→ **DATA FOR PROCESSING**
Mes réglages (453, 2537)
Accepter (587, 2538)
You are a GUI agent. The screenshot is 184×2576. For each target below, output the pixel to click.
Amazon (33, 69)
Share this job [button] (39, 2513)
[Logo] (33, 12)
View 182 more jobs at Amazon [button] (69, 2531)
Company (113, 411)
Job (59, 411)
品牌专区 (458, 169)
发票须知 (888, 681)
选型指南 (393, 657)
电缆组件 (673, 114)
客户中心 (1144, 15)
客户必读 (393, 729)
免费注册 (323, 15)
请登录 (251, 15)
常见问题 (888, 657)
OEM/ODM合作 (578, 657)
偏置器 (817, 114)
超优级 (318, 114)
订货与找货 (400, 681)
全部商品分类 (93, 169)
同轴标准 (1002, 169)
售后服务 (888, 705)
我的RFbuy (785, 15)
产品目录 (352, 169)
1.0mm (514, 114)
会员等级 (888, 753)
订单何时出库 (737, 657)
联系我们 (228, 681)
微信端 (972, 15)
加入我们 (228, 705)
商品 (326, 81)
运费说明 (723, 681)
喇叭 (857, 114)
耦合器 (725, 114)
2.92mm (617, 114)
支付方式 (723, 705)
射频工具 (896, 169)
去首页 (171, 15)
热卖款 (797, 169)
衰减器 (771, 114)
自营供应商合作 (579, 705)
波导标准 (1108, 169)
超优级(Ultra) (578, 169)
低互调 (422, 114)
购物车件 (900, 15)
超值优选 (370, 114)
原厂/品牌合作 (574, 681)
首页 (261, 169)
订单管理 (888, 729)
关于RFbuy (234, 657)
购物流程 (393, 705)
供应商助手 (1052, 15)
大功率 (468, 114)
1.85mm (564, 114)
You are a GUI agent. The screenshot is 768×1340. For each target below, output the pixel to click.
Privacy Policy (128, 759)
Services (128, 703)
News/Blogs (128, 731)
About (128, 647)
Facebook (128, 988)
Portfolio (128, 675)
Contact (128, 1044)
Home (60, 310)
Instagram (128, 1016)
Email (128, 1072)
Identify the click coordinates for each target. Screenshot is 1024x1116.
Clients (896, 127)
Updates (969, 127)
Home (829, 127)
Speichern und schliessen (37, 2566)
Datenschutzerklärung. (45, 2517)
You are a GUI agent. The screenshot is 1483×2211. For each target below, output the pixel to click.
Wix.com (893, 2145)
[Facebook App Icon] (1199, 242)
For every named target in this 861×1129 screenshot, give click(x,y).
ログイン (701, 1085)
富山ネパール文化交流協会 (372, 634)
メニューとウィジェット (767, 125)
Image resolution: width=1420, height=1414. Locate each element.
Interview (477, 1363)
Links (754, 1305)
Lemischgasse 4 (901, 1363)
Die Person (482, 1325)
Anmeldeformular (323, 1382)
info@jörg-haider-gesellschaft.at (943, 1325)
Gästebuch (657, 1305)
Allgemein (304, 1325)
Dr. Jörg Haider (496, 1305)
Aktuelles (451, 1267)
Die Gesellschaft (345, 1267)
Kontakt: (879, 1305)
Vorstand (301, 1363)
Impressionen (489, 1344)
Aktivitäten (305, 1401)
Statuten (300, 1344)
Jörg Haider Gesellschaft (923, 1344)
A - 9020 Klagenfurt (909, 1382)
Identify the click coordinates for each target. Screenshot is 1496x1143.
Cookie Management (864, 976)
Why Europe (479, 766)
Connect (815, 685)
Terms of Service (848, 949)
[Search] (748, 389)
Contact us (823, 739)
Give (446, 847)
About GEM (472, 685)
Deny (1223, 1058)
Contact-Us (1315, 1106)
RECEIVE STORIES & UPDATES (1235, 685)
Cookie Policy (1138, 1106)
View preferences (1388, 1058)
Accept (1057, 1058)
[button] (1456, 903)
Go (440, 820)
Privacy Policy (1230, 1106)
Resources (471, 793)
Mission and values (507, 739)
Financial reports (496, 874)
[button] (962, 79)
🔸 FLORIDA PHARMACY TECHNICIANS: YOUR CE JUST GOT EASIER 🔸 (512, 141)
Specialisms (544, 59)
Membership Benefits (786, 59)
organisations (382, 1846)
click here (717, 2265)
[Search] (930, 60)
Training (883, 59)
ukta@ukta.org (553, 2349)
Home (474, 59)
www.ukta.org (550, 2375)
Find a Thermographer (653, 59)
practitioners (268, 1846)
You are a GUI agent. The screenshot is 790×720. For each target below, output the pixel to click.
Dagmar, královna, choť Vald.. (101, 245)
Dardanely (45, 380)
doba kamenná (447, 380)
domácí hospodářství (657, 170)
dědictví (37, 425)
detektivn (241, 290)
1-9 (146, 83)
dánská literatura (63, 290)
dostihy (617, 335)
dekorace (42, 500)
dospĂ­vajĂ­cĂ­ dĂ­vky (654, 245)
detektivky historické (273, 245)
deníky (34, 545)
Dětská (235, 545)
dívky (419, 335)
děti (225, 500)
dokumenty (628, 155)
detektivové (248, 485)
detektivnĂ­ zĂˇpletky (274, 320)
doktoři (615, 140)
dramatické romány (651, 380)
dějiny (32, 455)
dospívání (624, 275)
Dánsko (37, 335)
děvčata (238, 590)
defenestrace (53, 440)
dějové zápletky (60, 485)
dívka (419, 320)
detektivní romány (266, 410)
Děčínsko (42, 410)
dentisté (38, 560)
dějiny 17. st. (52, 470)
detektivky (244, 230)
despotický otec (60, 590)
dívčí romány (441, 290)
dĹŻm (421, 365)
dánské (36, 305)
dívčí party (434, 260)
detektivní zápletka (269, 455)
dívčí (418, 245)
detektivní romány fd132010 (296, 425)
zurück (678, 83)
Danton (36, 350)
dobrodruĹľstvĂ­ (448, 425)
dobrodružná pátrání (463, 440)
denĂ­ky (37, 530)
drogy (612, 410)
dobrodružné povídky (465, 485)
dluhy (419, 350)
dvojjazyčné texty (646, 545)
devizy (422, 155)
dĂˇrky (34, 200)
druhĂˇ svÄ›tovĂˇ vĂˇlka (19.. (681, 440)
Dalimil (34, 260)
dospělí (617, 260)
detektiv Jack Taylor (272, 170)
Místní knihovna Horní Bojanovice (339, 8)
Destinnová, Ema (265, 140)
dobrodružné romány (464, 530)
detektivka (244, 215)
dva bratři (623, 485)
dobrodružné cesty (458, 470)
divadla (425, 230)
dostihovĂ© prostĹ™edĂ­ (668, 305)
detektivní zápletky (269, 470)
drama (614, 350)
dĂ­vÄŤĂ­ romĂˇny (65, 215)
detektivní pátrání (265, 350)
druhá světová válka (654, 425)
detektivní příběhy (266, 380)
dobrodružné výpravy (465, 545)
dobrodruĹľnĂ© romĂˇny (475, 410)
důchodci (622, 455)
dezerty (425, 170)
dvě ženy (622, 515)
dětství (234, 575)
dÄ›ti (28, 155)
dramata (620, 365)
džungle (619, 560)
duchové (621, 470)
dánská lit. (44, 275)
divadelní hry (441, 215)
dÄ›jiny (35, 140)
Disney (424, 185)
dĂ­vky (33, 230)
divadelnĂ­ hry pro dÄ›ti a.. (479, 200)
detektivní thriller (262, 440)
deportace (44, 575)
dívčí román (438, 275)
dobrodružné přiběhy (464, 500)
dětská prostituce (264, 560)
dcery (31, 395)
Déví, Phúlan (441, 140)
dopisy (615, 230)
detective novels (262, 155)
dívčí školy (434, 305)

→ **ABOUT THIS TASK**
Using only the listing above, restate exactly the lines from the line containing "despotický otec (60, 590)" through the line containing "Disney (424, 185)", both included.

→ **OUTPUT OF THE EXERCISE**
despotický otec (60, 590)
dívčí romány (441, 290)
dĹŻm (421, 365)
dánské (36, 305)
dívčí party (434, 260)
detektivní zápletka (269, 455)
dívčí (418, 245)
detektivní romány fd132010 (296, 425)
zurück (678, 83)
Danton (36, 350)
dobrodruĹľstvĂ­ (448, 425)
dobrodružná pátrání (463, 440)
denĂ­ky (37, 530)
drogy (612, 410)
dobrodružné povídky (465, 485)
dluhy (419, 350)
dvojjazyčné texty (646, 545)
devizy (422, 155)
dĂˇrky (34, 200)
druhĂˇ svÄ›tovĂˇ vĂˇlka (19.. (681, 440)
Dalimil (34, 260)
dospělí (617, 260)
detektiv Jack Taylor (272, 170)
Místní knihovna Horní Bojanovice (339, 8)
Destinnová, Ema (265, 140)
dobrodružné romány (464, 530)
detektivka (244, 215)
dva bratři (623, 485)
dobrodružné cesty (458, 470)
divadla (425, 230)
dostihovĂ© prostĹ™edĂ­ (668, 305)
detektivní zápletky (269, 470)
drama (614, 350)
dĂ­vÄŤĂ­ romĂˇny (65, 215)
detektivní pátrání (265, 350)
druhá světová válka (654, 425)
detektivní příběhy (266, 380)
dobrodružné výpravy (465, 545)
dobrodruĹľnĂ© romĂˇny (475, 410)
důchodci (622, 455)
dezerty (425, 170)
dvě ženy (622, 515)
dětství (234, 575)
dÄ›ti (28, 155)
dramata (620, 365)
džungle (619, 560)
duchové (621, 470)
dánská lit. (44, 275)
divadelní hry (441, 215)
dÄ›jiny (35, 140)
Disney (424, 185)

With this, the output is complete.